Supplied information: Begin

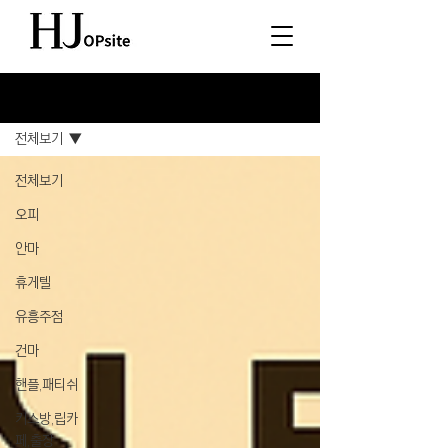
소식
전체보기
전체보기
오피
안마
휴게텔
유흥주점
건마
핸플,패티쉬
키스방,립카
페,출장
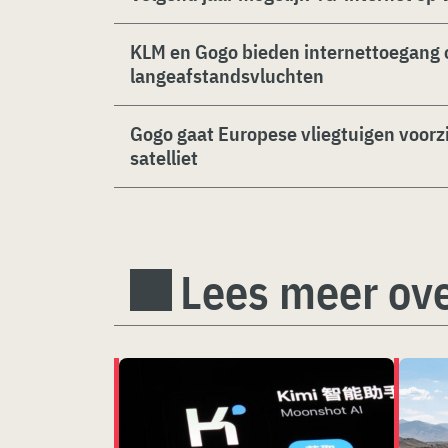
KLM en Gogo bieden internettoegang o
langeafstandsvluchten
Gogo gaat Europese vliegtuigen voorzi
satelliet
Lees meer ove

Supplied information: End

* [Work order] Word for word, write out each line of the records, but leave the pictures behind.

* [Result of this exercise]
소식
전체보기
전체보기
오피
안마
휴게텔
유흥주점
건마
핸플,패티쉬
키스방,립카
페,출장
KLM en Gogo bieden internettoegang o
langeafstandsvluchten
Gogo gaat Europese vliegtuigen voorzi
satelliet
Lees meer ove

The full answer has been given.